Penurunan ini menandai awal dari fase penyusutan populasi jangka panjang yang berpotensi membawa dampak luas bagi ekonomi dan stabilitas sosial.
"Pada tahun 2026, populasi Tiongkok akan berkurang sekitar 3,2 juta jiwa dibandingkan tahun sebelumnya, jumlah yang setara dengan populasi negara bagian Arkansas (AS),” demikian bunyi laporan tersebut, seperti dikutip dari
Newsweek, Minggu, 4 Januari 2025.
Penurunan dipicu oleh terus merosotnya angka kelahiran yang menyebabkan populasi menyusut sekaligus menua. Kondisi tersebut berdampak langsung pada struktur ekonomi nasional.
Situasi ini mengakibatkan semakin sedikit tenaga kerja yang harus menopang semakin banyak penduduk usia lanjut, sehingga berpotensi menyeret pertumbuhan ekonomi, membebani sistem pensiun dan layanan kesehatan, serta menghambat stabilitas fiskal dan inovasi jangka panjang.
Selama beberapa dekade, Tiongkok dikenal sebagai negara dengan pertumbuhan penduduk yang sangat pesat. Bahkan hingga awal 2000-an, negara tersebut masih menambah jutaan penduduk setiap tahun, yang menjadi pendorong kuat pertumbuhan ekonomi.

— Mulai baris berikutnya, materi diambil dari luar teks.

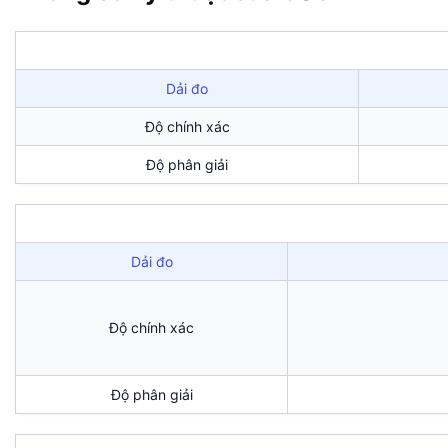
Dải đo
Độ chính xác
Độ phân giải
Dải đo
Độ chính xác
Độ phân giải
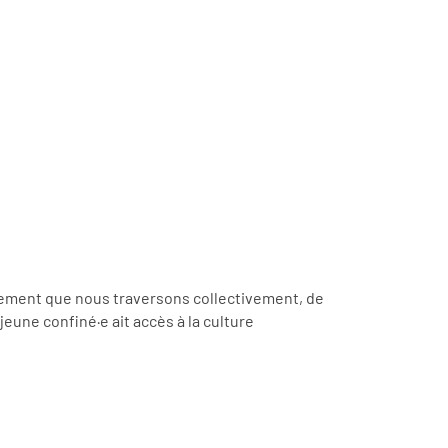
nfinement que nous traversons collectivement, de
ne confiné·e ait accès à la culture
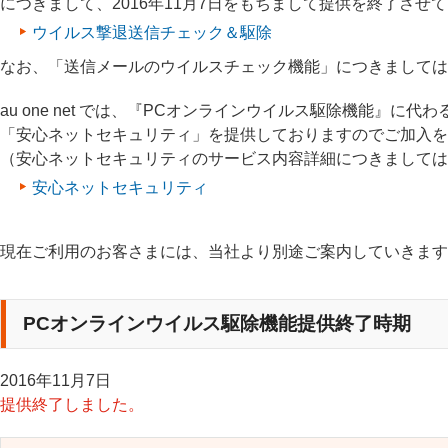
につきまして、2016年11月7日をもちまして提供を終了させ
ウイルス撃退送信チェック＆駆除
なお、「送信メールのウイルスチェック機能」につきましては
au one net では、『PCオンラインウイルス駆除機能』
「安心ネットセキュリティ」を提供しておりますのでご加入を
（安心ネットセキュリティのサービス内容詳細につきましては
安心ネットセキュリティ
現在ご利用のお客さまには、当社より別途ご案内していきます
PCオンラインウイルス駆除機能提供終了時期
2016年11月7日
提供終了しました。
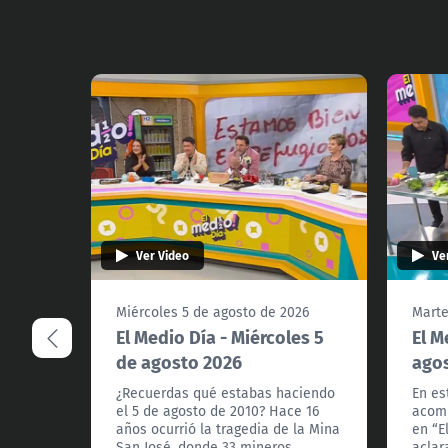
Ver Video
Ve
Miércoles 5 de agosto de 2026
Marte
El Medio Día - Miércoles 5
El M
de agosto 2026
ago
¿Recuerdas qué estabas haciendo
En es
el 5 de agosto de 2010? Hace 16
acomp
años ocurrió la tragedia de la Mina
en “E
San José, donde 33 mineros
aclar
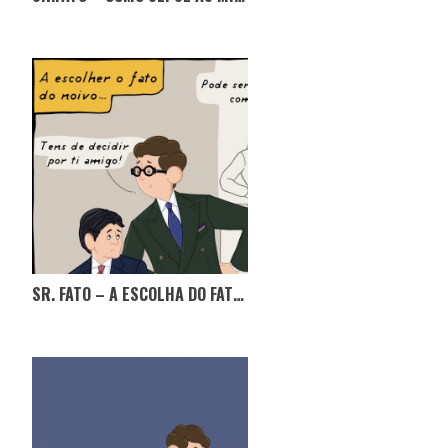
SR. FATO – A ESCOLHA DO FATO DO NOIVO!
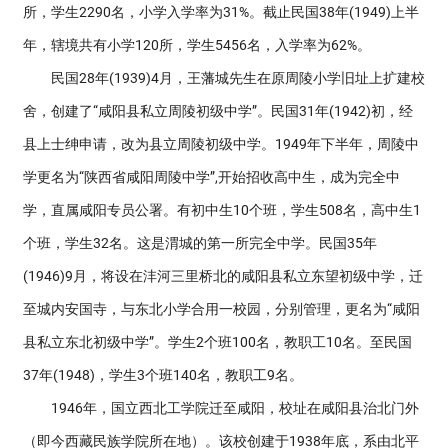
所，学生2290名，小学入学率为31%。截止民国38年(1949)上半
年，辖境共有小学120所，学生5456名，入学率为62%。
民国28年(1939)4月，王藩城先生在原周陵小学旧址上扩建校
舍，创建了“咸阳县私立周陵初级中学”。民国31年(1942)初，经
县上士绅申请，改为县立周陵初级中学。1949年下半年，周陵中
学更名为“陕西省咸阳周陵中学”,开始招收高中生，成为完全中
学，直属咸阳专员公署。有初中生10个班，学生508名，高中生1
个班，学生32名。这是渭城的第一所完全中学。民国35年
(1946)9月，将设在沣河三里桥北的咸阳县私立东望初级中学，迁
至城内安国寺，与东北小学合用一校园，分别管理，更名为“咸阳
县私立东北初级中学”。学生2个班100名，教职工10名。至民国
37年(1948)，学生3个班140名，教职工9名。
1946年，国立西北工学院迁至咸阳，校址在咸阳县治北门外
（即今西藏民族学院所在地）。该校创建于1938年底，系由北平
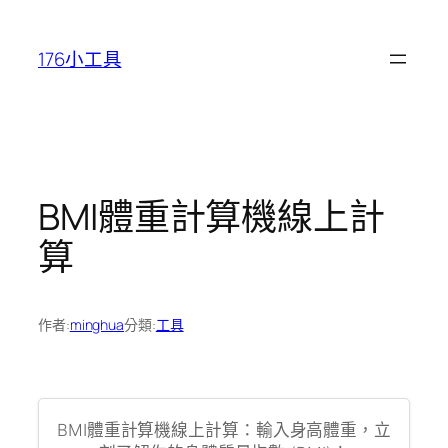
跳
至
176小工具
主
要
內
容
BMI體重計算機線上計
算
作者:
minghua
分類:
工具
BMI體重計算機線上計算：輸入身高體重，立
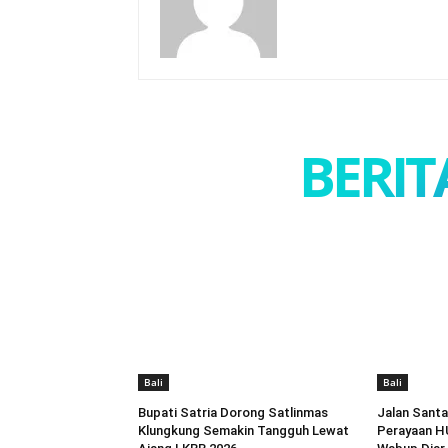
BERIT
Bali
Bali
Bupati Satria Dorong Satlinmas
Jalan Santa
Klungkung Semakin Tangguh Lewat
Perayaan HU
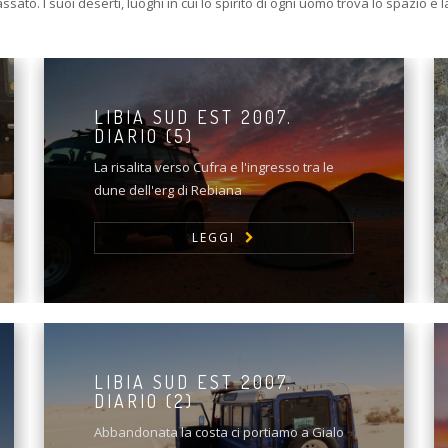
ssato. I suoi deserti, luoghi in cui lo spirito di ogni uomo trova lo spazio e
LIBIA SUD EST 2007.
DIARIO (5)
La risalita verso Cufra e l'ingresso tra le
dune dell'erg di Rebiana
LEGGI
LIBIA SUD EST 2007.
DIARIO (2)
Abbandonata la costa ci portiamo a Gialo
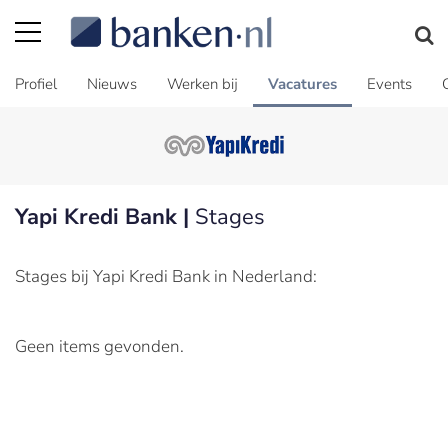
Profiel
Nieuws
Werken bij
Vacatures
Events
Yapi Kredi Bank |
Stages
Stages bij Yapi Kredi Bank in Nederland:
Geen items gevonden.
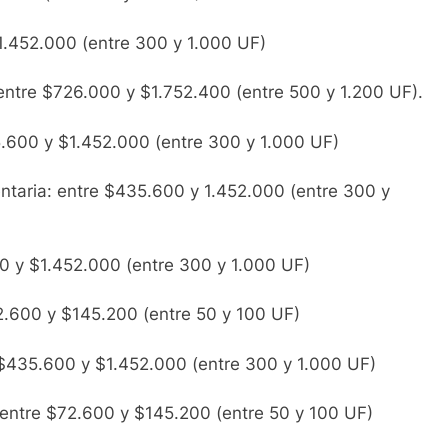
$1.452.000 (entre 300 y 1.000 UF)
 entre $726.000 y $1.752.400 (entre 500 y 1.200 UF).
35.600 y $1.452.000 (entre 300 y 1.000 UF)
entaria: entre $435.600 y 1.452.000 (entre 300 y
600 y $1.452.000 (entre 300 y 1.000 UF)
72.600 y $145.200 (entre 50 y 100 UF)
re $435.600 y $1.452.000 (entre 300 y 1.000 UF)
: entre $72.600 y $145.200 (entre 50 y 100 UF)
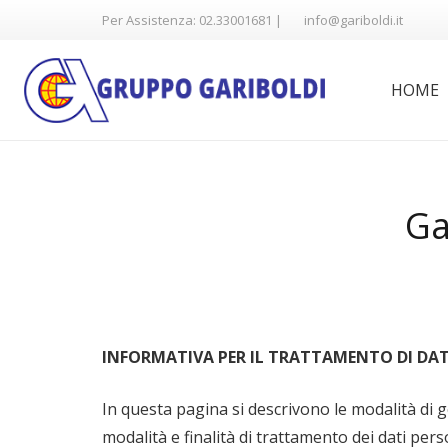
Per Assistenza: 02.33001681 |
info@gariboldi.it
HOME
Ga
INFORMATIVA PER IL TRATTAMENTO DI DAT
In questa pagina si descrivono le modalità di g
modalità e finalità di trattamento dei dati pers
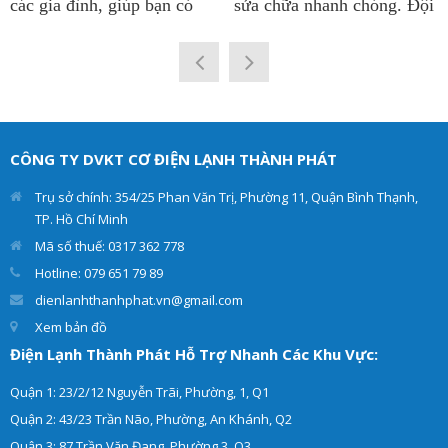
các gia đình, giúp bạn có
sửa chữa nhanh chóng. Đội
được nguồn nước nóng
ngũ kỹ thuật viên sửa tủ
quanh năm để phục vụ cho
lạnh tại công ty
Điện Lạnh
sinh hoạt. Vì thế việc máy
Thành Phát
có thâm niên
nước nóng chạy ổn định là
lâu năm trong nghề. Chẩn
rất quan trọng. Điện lạnh
đoán chính xác hư hỏng và
Thành Phát cung cấp dịch
đưa ra giải pháp tối ưu
vụ sửa máy nước nóng các
nhất. Giúp cho tủ lạnh
CÔNG TY DVKT CƠ ĐIỆN LẠNH THÀNH PHÁT
loại như: máy nước nóng
của khách hàng hoạt động
trực tiếp, máy nước nóng
hiệu quả và an toàn.
Trụ sở chính: 354/25 Phan Văn Trị, Phường 11, Quận Bình Thạnh,
gián tiếp tại nhà.
TP. Hồ Chí Minh
Mã số thuế: 0317 362 778
Hotline: 079 651 79 89
dienlanhthanhphat.vn@gmail.com
Xem bản đồ
Điện Lạnh Thành Phát Hỗ Trợ Nhanh Các Khu Vực:
Quận 1: 23/2/12 Nguyễn Trãi, Phường, 1, Q1
Quận 2: 43/23 Trần Não, Phường, An Khánh, Q2
Quận 3: 87 Trần Văn Đang, Phường 3, Q3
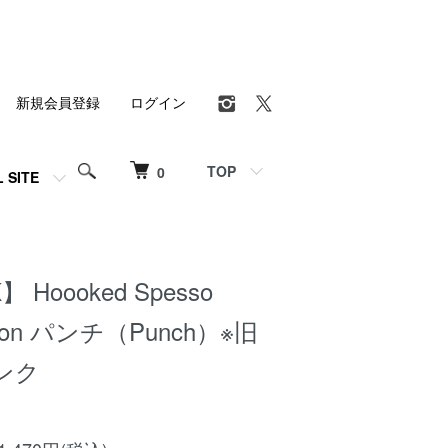
新規会員登録
ログイン
TOP
0
L SITE
】 Hoooked Spesso
otton パンチ（Punch）※旧
ンク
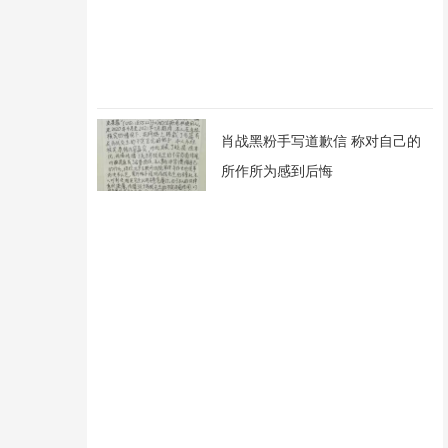
肖战黑粉手写道歉信 称对自己的
所作所为感到后悔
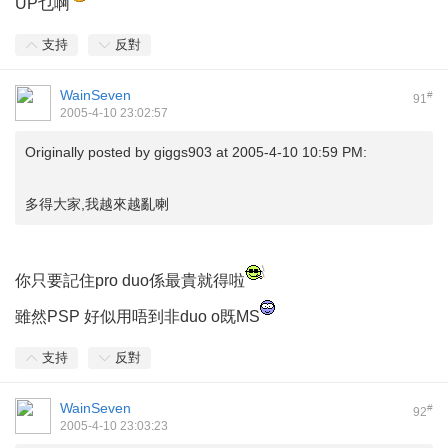
UP乜啊
支持
反對
WainSeven
#
91
2005-4-10 23:02:57
Originally posted by
giggs903
at 2005-4-10 10:59 PM:
多得大家,我越來越亂喇
你只要記住pro duo係最貴就得啦
雖然PSP 好似用唔到非duo o既MS
支持
反對
WainSeven
#
92
2005-4-10 23:03:23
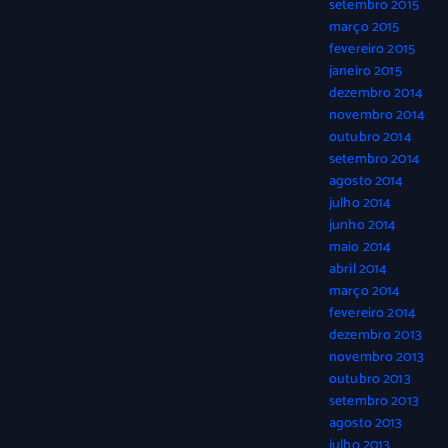
setembro 2015
março 2015
fevereiro 2015
janeiro 2015
dezembro 2014
novembro 2014
outubro 2014
setembro 2014
agosto 2014
julho 2014
junho 2014
maio 2014
abril 2014
março 2014
fevereiro 2014
dezembro 2013
novembro 2013
outubro 2013
setembro 2013
agosto 2013
julho 2013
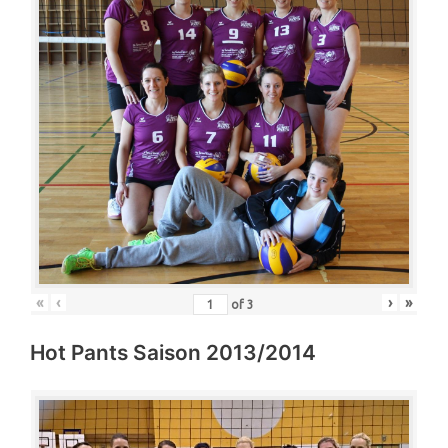
«
‹
›
»
of
3
Hot Pants Saison 2013/2014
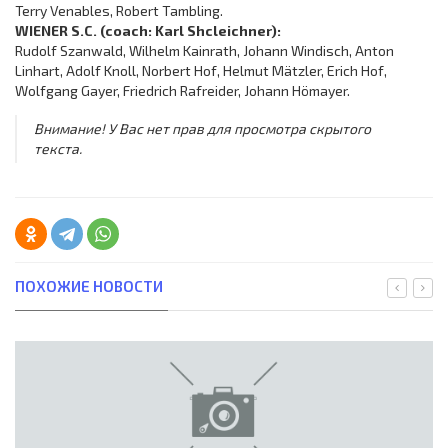
Terry Venables, Robert Tambling.
WIENER S.C. (coach: Karl Shcleichner):
Rudolf Szanwald, Wilhelm Kainrath, Johann Windisch, Anton
Linhart, Adolf Knoll, Norbert Hof, Helmut Mätzler, Erich Hof,
Wolfgang Gayer, Friedrich Rafreider, Johann Hömayer.
Внимание! У Вас нет прав для просмотра скрытого
текста.
ПОХОЖИЕ НОВОСТИ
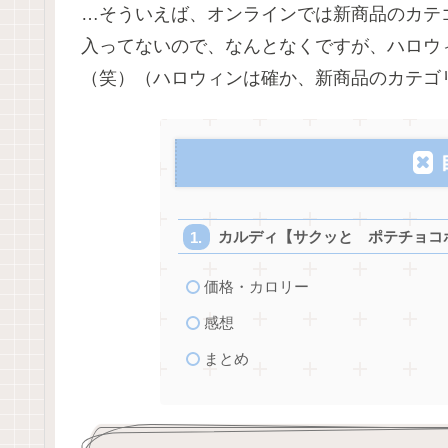
…そういえば、オンラインでは新商品のカテ
入ってないので、なんとなくですが、ハロウ
（笑）（ハロウィンは確か、新商品のカテゴ
カルディ【サクッと ポテチョコ
価格・カロリー
感想
まとめ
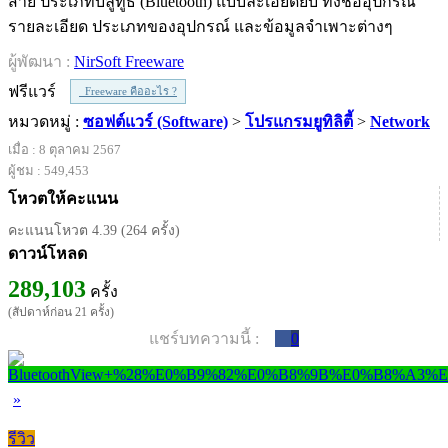
สาย ประเภทบลูทูธ (Bluetooth) แบบละเอียดยิบ ทั้งชื่ออุปกรณ์
รายละเอียด ประเภทของอุปกรณ์ และข้อมูลจำเพาะต่างๆ
ผู้พัฒนา :
NirSoft Freeware
ฟรีแวร์
Freeware คืออะไร ?
หมวดหมู่ :
ซอฟต์แวร์ (Software)
>
โปรแกรมยูทิลิตี้
>
Network
เมื่อ : 8 ตุลาคม 2567
ผู้ชม : 549,453
โหวตให้คะแนน
คะแนนโหวต 4.39 (264 ครั้ง)
ดาวน์โหลด
289,103
ครั้ง
(สัปดาห์ก่อน 21 ครั้ง)
แชร์บทความนี้ :
0
»
รีวิว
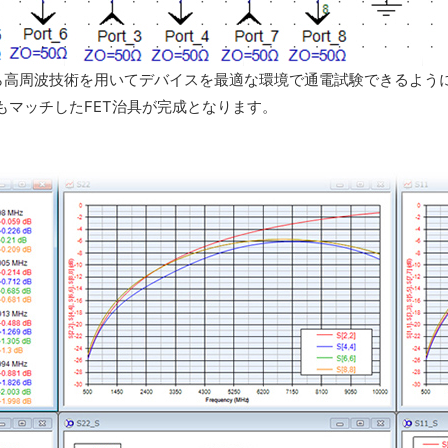
ら高周波技術を用いてデバイスを最適な環境で通電試験できるよう
もマッチしたFET治具が完成となります。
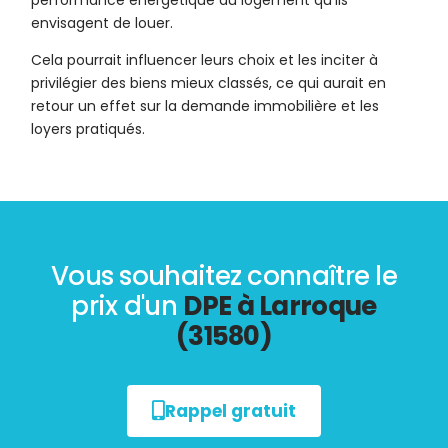
performance énergétique du logement qu’ils
envisagent de louer.
Cela pourrait influencer leurs choix et les inciter à
privilégier des biens mieux classés, ce qui aurait en
retour un effet sur la demande immobilière et les
loyers pratiqués.
Vous souhaitez connaître le
prix d'un
DPE à Larroque
(31580)
Rappel gratuit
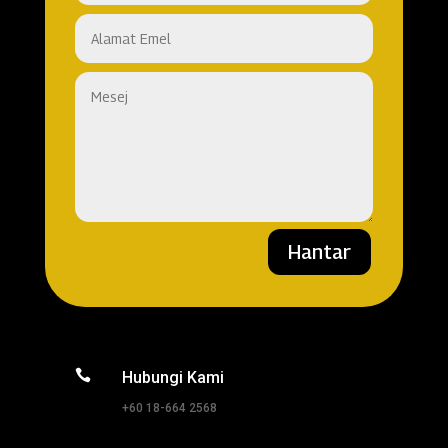
Hantar

Hubungi Kami
+60 18-664 2568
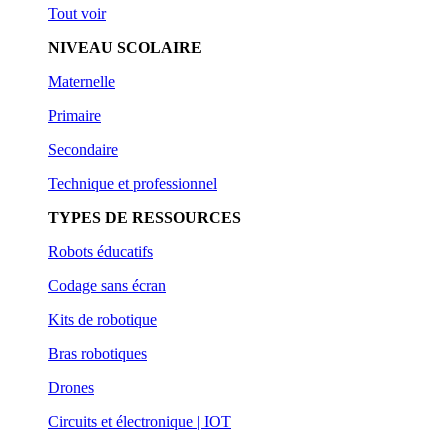
Tout voir
NIVEAU SCOLAIRE
Maternelle
Primaire
Secondaire
Technique et professionnel
TYPES DE RESSOURCES
Robots éducatifs
Codage sans écran
Kits de robotique
Bras robotiques
Drones
Circuits et électronique | IOT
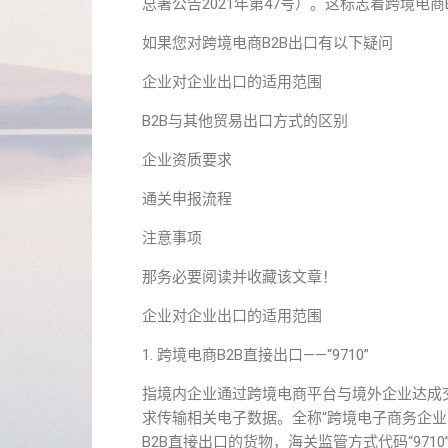
总署公告2021年第47号）。这标志着跨境电
如果您对跨境电商B2B出口有以下疑问
企业对企业出口的适用范围
B2B与其他贸易出口方式的区别
企业资质要求
通关申报流程
注意事项
那务必要阅读并收藏该文章！
企业对企业出口的适用范围
1. 跨境电商B2B直接出口——“9710”
指境内企业通过跨境电商平台与境外企业达成
求传输相关电子数据。全称“跨境电子商务企业对
B2B直接出口的货物，海关监管方式代码“9710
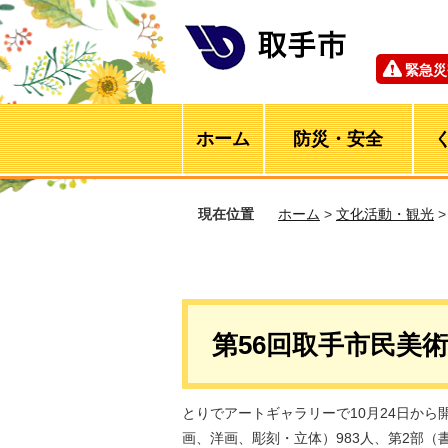
緊急災
ホーム
防災・安全
現在位置
ホーム
>
文化活動・観光
第56回取手市民美
とりでアートギャラリーで10月24日から
画、洋画、彫刻・立体）983人、第2部（書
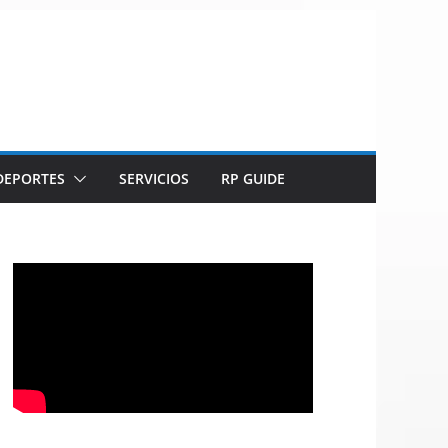
DEPORTES
SERVICIOS
RP GUIDE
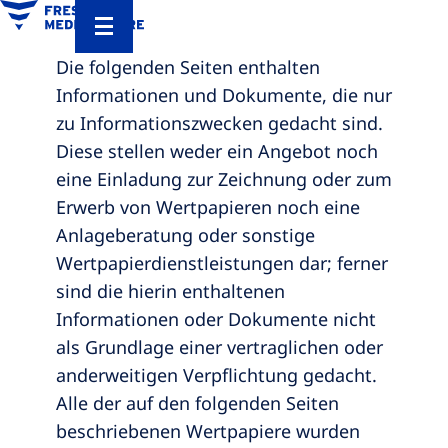
Die folgenden Seiten enthalten
Informationen und Dokumente, die nur
zu Informationszwecken gedacht sind.
Diese stellen weder ein Angebot noch
eine Einladung zur Zeichnung oder zum
Erwerb von Wertpapieren noch eine
Anlageberatung oder sonstige
Wertpapierdienstleistungen dar; ferner
sind die hierin enthaltenen
Informationen oder Dokumente nicht
als Grundlage einer vertraglichen oder
anderweitigen Verpflichtung gedacht.
Alle der auf den folgenden Seiten
beschriebenen Wertpapiere wurden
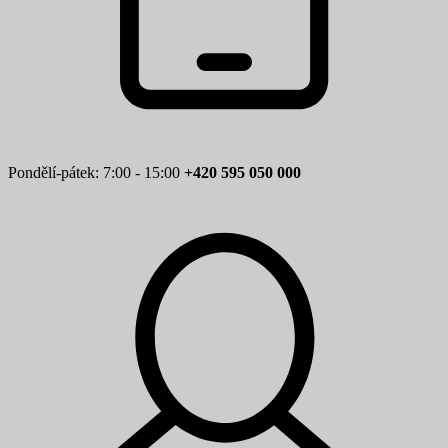
Pondělí-pátek: 7:00 - 15:00
+420 595 050 000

Namun, tren tersebut berubah seiring penerapan kebijakan satu anak yang diberlakukan sejak 1979 selama lebih dari 30 tahun.
Dalam laporannya, PBB mencatat bahwa pemerintah Tiongkok kemudian melonggarkan kebijakan tersebut secara bertahap.
Seperti aturan satu anak diubah menjadi kebijakan dua anak pada 2015, kemudian menjadi kebijakan tiga anak pada 2021, sebelum seluruh pembatasan kelahiran dihapus pada Juli 2021. Namun, perubahan kebijakan ini dinilai datang terlambat.
Penurunan populasi pada 2026 diperkirakan hanya menjadi permulaan. Pada 2030, jumlah penduduk Tiongkok diproyeksikan berkurang sekitar 17,9 juta jiwa dibandingkan 2025.
Dalam jangka lebih panjang, PBB memperkirakan total penurunan populasi dapat mencapai sekitar 140 juta orang pada 2050 dan meningkat drastis hingga sekitar 760 juta orang pada 2100.
Menghadapi tren tersebut, pemerintah Tiongkok telah meluncurkan berbagai kebijakan untuk mendorong angka kelahiran, mulai dari subsidi pengasuhan anak hingga insentif tunai bagi keluarga. Namun, efektivitas kebijakan tersebut masih dipertanyakan.